A pesar de su nombre, la piedra
filosofal no era necesariamente una roca, sino una sustancia de naturaleza
indefinida que tendría la capacidad de transformar metales básicos en preciosos
a través de un proceso llamado crisopea o argiropea (cuyo significado en griego
es, respectivamente, “creación de oro” y “creación de plata”).
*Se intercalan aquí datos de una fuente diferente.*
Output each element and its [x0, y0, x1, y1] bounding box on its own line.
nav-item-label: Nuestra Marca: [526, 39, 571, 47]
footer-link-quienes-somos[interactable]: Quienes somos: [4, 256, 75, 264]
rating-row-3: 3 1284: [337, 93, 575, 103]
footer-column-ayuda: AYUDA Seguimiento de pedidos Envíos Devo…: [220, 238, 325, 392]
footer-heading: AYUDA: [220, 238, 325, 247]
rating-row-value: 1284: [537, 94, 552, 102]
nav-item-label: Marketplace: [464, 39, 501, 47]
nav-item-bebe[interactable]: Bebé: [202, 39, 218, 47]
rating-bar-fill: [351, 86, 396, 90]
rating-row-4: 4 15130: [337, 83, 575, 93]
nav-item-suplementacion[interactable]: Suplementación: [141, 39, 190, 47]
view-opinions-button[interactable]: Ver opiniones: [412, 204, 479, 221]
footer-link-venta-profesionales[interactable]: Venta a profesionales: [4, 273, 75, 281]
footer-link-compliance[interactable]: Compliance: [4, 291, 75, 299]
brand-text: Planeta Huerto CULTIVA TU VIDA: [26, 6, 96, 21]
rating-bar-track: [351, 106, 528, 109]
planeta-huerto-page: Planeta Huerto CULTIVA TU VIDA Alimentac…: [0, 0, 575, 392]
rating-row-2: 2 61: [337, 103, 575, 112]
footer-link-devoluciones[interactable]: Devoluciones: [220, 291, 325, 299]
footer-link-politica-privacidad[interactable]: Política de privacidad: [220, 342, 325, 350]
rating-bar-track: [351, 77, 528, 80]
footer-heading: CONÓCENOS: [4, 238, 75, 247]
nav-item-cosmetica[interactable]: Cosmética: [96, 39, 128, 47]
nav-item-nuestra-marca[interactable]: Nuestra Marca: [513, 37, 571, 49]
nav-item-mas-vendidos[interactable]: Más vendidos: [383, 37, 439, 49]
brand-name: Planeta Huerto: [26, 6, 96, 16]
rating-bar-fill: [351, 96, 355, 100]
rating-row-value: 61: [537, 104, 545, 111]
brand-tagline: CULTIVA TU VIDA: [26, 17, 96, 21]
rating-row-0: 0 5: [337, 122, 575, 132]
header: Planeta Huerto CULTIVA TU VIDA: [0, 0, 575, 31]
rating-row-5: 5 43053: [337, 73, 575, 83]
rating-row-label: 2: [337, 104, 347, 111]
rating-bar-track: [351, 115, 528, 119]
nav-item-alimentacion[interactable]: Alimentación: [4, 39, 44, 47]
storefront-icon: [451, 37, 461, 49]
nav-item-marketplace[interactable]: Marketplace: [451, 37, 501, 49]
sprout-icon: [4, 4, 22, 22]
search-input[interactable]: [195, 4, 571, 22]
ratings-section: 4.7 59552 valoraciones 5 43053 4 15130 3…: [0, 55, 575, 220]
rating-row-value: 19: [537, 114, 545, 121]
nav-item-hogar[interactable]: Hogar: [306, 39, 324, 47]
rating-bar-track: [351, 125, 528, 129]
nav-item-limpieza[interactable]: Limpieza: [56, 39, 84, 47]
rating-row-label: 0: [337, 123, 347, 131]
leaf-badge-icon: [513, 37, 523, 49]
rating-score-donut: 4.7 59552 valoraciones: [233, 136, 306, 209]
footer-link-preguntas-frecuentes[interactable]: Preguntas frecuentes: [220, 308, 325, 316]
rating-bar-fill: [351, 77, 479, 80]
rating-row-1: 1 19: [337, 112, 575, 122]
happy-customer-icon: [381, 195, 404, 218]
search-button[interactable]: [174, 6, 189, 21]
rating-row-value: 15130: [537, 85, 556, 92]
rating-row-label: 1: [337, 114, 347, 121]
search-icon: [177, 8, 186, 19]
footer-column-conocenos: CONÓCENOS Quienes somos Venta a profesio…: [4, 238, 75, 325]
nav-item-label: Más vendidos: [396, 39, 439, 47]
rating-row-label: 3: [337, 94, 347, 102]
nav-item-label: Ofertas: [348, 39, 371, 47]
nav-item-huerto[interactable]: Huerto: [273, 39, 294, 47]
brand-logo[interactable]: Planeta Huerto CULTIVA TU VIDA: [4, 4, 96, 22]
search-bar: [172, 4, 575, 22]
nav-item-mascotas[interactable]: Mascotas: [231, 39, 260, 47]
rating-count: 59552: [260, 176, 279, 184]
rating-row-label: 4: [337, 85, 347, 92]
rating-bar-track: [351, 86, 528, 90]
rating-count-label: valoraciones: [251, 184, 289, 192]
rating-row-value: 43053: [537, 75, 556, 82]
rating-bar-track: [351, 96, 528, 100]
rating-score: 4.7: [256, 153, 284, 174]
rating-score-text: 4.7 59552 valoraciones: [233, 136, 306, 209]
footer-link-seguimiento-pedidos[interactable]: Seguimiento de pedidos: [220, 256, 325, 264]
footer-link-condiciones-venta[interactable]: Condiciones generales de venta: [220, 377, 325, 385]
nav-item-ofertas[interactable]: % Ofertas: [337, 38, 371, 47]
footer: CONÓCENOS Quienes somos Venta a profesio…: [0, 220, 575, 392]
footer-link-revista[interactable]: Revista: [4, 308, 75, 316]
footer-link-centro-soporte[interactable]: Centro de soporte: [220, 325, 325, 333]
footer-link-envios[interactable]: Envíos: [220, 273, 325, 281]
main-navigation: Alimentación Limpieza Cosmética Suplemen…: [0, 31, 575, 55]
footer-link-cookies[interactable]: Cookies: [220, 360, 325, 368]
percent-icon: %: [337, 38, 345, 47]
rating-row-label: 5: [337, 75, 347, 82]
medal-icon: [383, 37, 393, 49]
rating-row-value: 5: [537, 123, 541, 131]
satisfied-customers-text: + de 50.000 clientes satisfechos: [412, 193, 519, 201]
Esto se conseguía supuestamente fundiendo el metal original y mezclándolo con un fragmento de piedra
filosofal, cuyo contacto lo transformaría en oro o plata. El concepto tiene en su base una cierta lógica científica
inspirada en las reacciones químicas, puesto que mediante la simple observación
se puede ver que ciertas sustancias, al mezclarse con otras, se transforman: un
ejemplo muy simple es la oxidación del hierro. Por supuesto, estas reacciones
no tienen nada que ver con el paso de un elemento a otro, para lo cual habría
que alterar el número de protones de los átomos, pero en aquella época tales
conceptos eran desconocidos.
El reto era “simplemente” hallar la sustancia
capaz de producir oro y plata y a lo largo de los siglos se propusieron muchos ingredientes para la mezcla, a los que se
atribuían propiedades transformadoras. Algunos de los que se mencionan más
frecuentemente son la pirita, un mineral muy común compuesto de hierro y azufre
que al golpearla con ciertos metales desprende chispas; y el ácido tartárico,
que se puede obtener de varias plantas y del mosto de las uvas, y que en
contacto con otras sustancias da como resultado la precipitación de sólidos y
el cambio de color en los líquidos.
Finalmente, en 1980 el científico Glenn T. Seaborg logró mediante un experimento de física nuclear
transmutar plomo en oro, pero el elevado coste del procedimiento y la
minúscula cantidad de oro obtenido hacían inviable cualquier uso comercial; lo
que no resta mérito al hecho de ser la persona que más se ha aproximado a
inventar la piedra filosofal.
EL ELIXIR DE
LA VIDA ETERNA
La búsqueda de la piedra filosofal se
vio impulsada en la Edad Media por dos motivos: las mejoras en las
técnicas de elaboración del cristal y el desarrollo de la química por parte de
los científicos del mundo musulmán, quienes también recuperaron las teorías
de la chyma. A través de la traducción de los antiguos textos
griegos este conocimiento llegó a Europa, donde gozó de gran atención durante
el Renacimiento.
Más que sus supuestos poderes transformadores,
el principal interés que despertaba provenía de tratados de filósofos de la
Grecia clásica que hablaban de una
panacea, es decir, una medicina para todos los males, que se obtenía preparando
una infusión con polvo de piedra filosofal. Algunos la definían incluso como una especie de elixir que
podía alargar la vida, con descripciones tan fantasiosas como que al beberla se
caía la piel, el pelo y las uñas y de debajo de ellos emergía un cuerpo joven y
sano, libre de cualquier achaque o enfermedad que padeciera anteriormente. Los
más aventurados incluso afirmaban que después
de beber el líquido ya no se necesitaba ingerir ningún alimento y el individuo
se volvía inmortal.
A esa época pertenece el que seguramente sea el
alquimista más famoso, Nicolás
Flamel, un escribano y librero parisino que afirmó, entre otras fantasiosas
fanfarronadas, haber descubierto realmente la piedra filosofal y haber logrado
la inmortalidad gracias a ella: si algún ingenuo se lo creyó, debó de quedar
muy decepcionado cuando Flamel murió en 1418. Otro nombre de obligada mención
es el de Paracelso, pseudónimo de Theophrastus Bombast von Hohenheim: en el siglo XVI este médico suizo despojó la alquimia de
parte de su componente mágico y dio un primer paso hacia una aproximación
científica, lo que se considera el nacimiento de la farmacia moderna.